Situación de la nueva poesía argentina

Walter Cassara

 

A menudo sorprende cómo la crítica, para explicar la evolución de la literatura, se maneja con clasificaciones tan básicas como generaciones, épocas o escuelas, apelando a nomenclaturas bastante inciertas que fluctúan caprichosamente entre las ciencias naturales, la semiología o la filología, la teoría literaria y las periodizaciones de carácter socio-histórico, todo ello mezclado muchas veces en un fárrago epistemológico que no es ni una cosa ni la otra.

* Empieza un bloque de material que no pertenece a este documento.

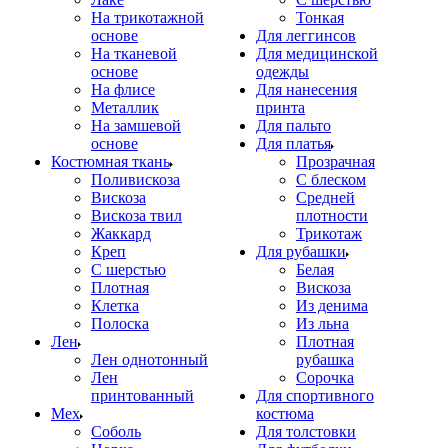
На трикотажной
Тонкая
основе
Для леггинсов
На тканевой
Для медицинской
основе
одежды
На флисе
Для нанесения
Металлик
принта
На замшевой
Для пальто
основе
Для платья
Костюмная ткань
Прозрачная
Поливискоза
С блеском
Вискоза
Средней
Вискоза твил
плотности
Жаккард
Трикотаж
Креп
Для рубашки
С шерстью
Белая
Плотная
Вискоза
Клетка
Из денима
Полоска
Из льна
Лен
Плотная
Лен однотонный
рубашка
Лен
Сорочка
принтованный
Для спортивного
Мех
костюма
Соболь
Для толстовки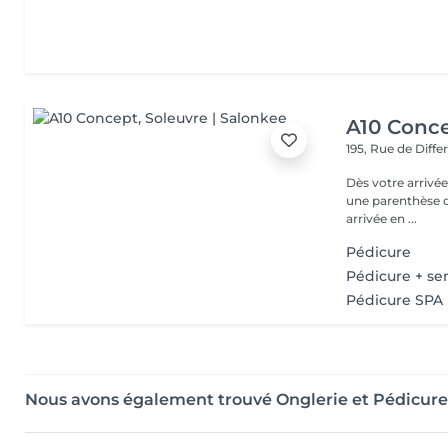
A10 Conc
195, Rue de Diff
Dès votre arrivée
une parenthèse d'exception : - Parkin
arrivée en ...
Pédicure
Pédicure + s
Pédicure SPA
Nous avons également trouvé Onglerie et Pédicure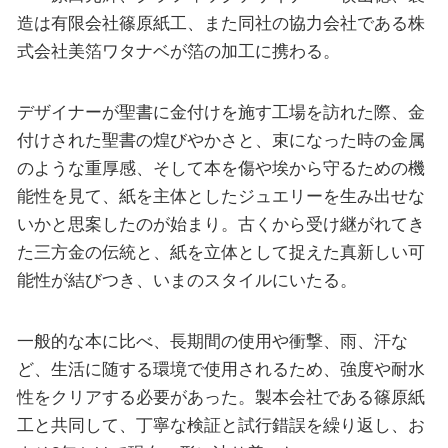
造は有限会社篠原紙工、また同社の協力会社である株
式会社美箔ワタナベが箔の加工に携わる。
デザイナーが聖書に金付けを施す工場を訪れた際、金
付けされた聖書の煌びやかさと、束になった時の金属
のような重厚感、そして本を傷や埃から守るための機
能性を見て、紙を主体としたジュエリーを生み出せな
いかと思案したのが始まり。古くから受け継がれてき
た三方金の伝統と、紙を立体として捉えた真新しい可
能性が結びつき、いまのスタイルにいたる。
一般的な本に比べ、長期間の使用や衝撃、雨、汗な
ど、生活に随する環境で使用されるため、強度や耐水
性をクリアする必要があった。製本会社である篠原紙
工と共同して、丁寧な検証と試行錯誤を繰り返し、お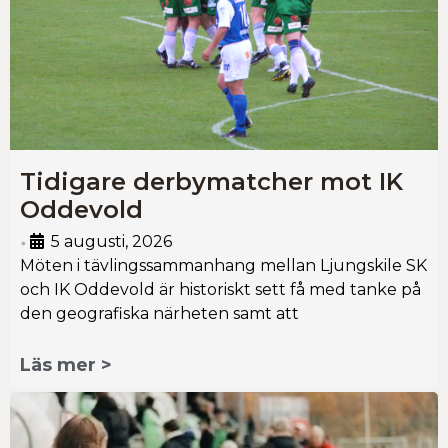
Tidigare derbymatcher mot IK
Oddevold
5 augusti, 2026
•
Möten i tävlingssammanhang mellan Ljungskile SK
och IK Oddevold är historiskt sett få med tanke på
den geografiska närheten samt att
Läs mer >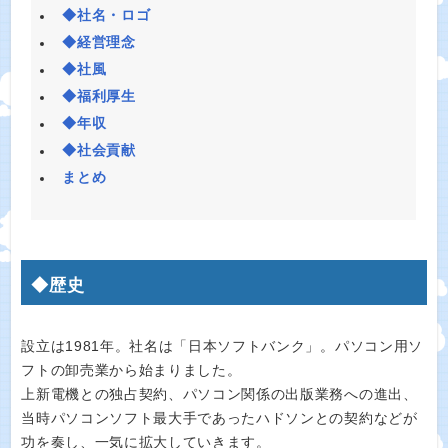
◆社名・ロゴ
◆経営理念
◆社風
◆福利厚生
◆年収
◆社会貢献
まとめ
◆歴史
設立は1981年。社名は「日本ソフトバンク」。パソコン用ソ
フトの卸売業から始まりました。
上新電機との独占契約、パソコン関係の出版業務への進出、
当時パソコンソフト最大手であったハドソンとの契約などが
功を奏し、一気に拡大していきます。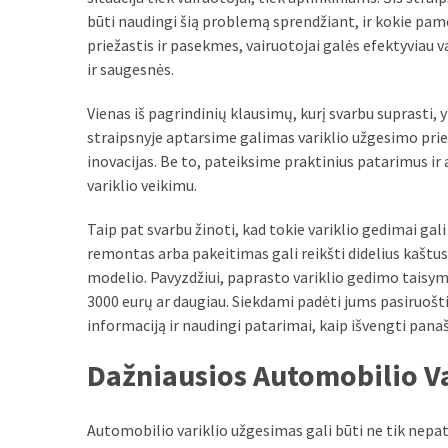
liko:
būti naudingi šią problemą sprendžiant, ir kokie pam
kaip
priežastis ir pasekmes, vairuotojai galės efektyviau v
atpažinti,
ir saugesnės.
kad
gedimo
Vienas iš pagrindinių klausimų, kurį svarbu suprasti, y
niekas
straipsnyje aptarsime galimas variklio užgesimo prie
neieškojo
inovacijas. Be to, pateiksime praktinius patarimus ir
variklio veikimu.
Krovinių
pervežimas
Taip pat svarbu žinoti, kad tokie variklio gedimai gali 
iš
remontas arba pakeitimas gali reikšti didelius kaštus
Suomijos:
modelio. Pavyzdžiui, paprasto variklio gedimo taisymas
kiek
3000 eurų ar daugiau. Siekdami padėti jums pasiruošti
laiko
informaciją ir naudingi patarimai, kaip išvengti pana
iš
tikrųjų
Dažniausios Automobilio Va
trunka
pristatymas?
Automobilio variklio užgesimas gali būti ne tik nepato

Pienso por ejemplo en el concepto de generación literaria. En él suelen combinarse al azar los rudimentos de la teoría de los conjuntos con la biología genética, la historia social con las enumeraciones de las genealogías bíblicas. Así, se agrupa a ciertas personas con una edad determinada y durante un intervalo de tiempo determinado; luego se les busca algún linaje más o menos prestigioso, se les asignan tales propiedades o valores representativos y un contexto histórico específico; después se los pone a girar en un sistema X con otros conjuntos parecidos, y finalmente a eso se la da un nombre, se lo llama, digamos: “generación Mongo Aurelio”. Ahora bien, ¿cómo podemos saber que todos los Mongo Aurelio que integran este conjunto pertenecen efectivamente a una misma generación? Ahí las cosas ya empiezan a complicarse. Que Z o D hayan nacido en tal o cual año es un dato estadístico, meramente denotativo. No significa nada, es como decir que ambos tienen el mismo grupo sanguíneo o que ambos son mamíferos.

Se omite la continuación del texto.